Who pays when the money runs out?

  1. Pflegekasse covers its statutory benefit per care level.
  2. The resident uses income and assets (€10,000 protected reserve).
  3. Social welfare ("Hilfe zur Pflege", §61 SGB XII) steps in when income is insufficient.
  4. Children are only liable above an annual gross income of €100,000 (Angehörigen-Entlastungsgesetz, since 2020).

Tax treatment

Contributions to statutory long-term care insurance are fully deductible as special expenses (Sonderausgaben, §10 (1) no. 3 EStG, "basic provision"). Unlike other private insurances, no cap applies. See our article on special expenses deduction for details.

Long-term care in your tax return

  1. The employee share appears in the Anlage Vorsorgeaufwand, taken from your wage tax certificate (lines 25/26).
  2. Privately insured employees enter their contributions accordingly.
  3. Premiums for private supplementary policies (Pflegetagegeld, Pflegerente) count as other provision insurance — subject to the €1,900/€2,800 cap.

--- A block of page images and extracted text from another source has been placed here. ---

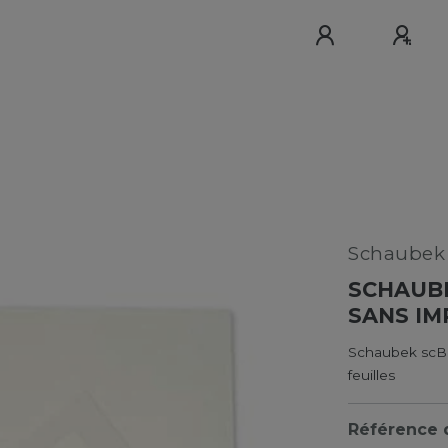
Schaube
SCHAUBE
SANS IM
Schaubek scBB
feuilles
Référence d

Tip: consider a supplementary policy

Because the statutory Pflegekasse only ever covers part of the bill, a private supplementary policy is worth considering — especially if your assets and pension claims are limited. Three product types dominate: Pflegetagegeld (most common), Pflegerente (life-insurance-style annuity) and Pflegekostenversicherung. The right tariff depends on your risk profile, life situation and the typical Eigenanteil in your region.

Common mistakes

  • Forgotten childless surcharge — children must be actively documented (birth certificate, tax ID); otherwise the surcharge keeps being deducted.
  • Missing per-child reduction — the fund needs all your children's birth dates, otherwise the reduction never reaches your payslip.
  • Skipping the advisory visit — required when receiving Pflegegeld (§37.3). Skipping it can lead to reduction or termination of payments.
  • Late application — benefits are paid from the month of application, not retroactively.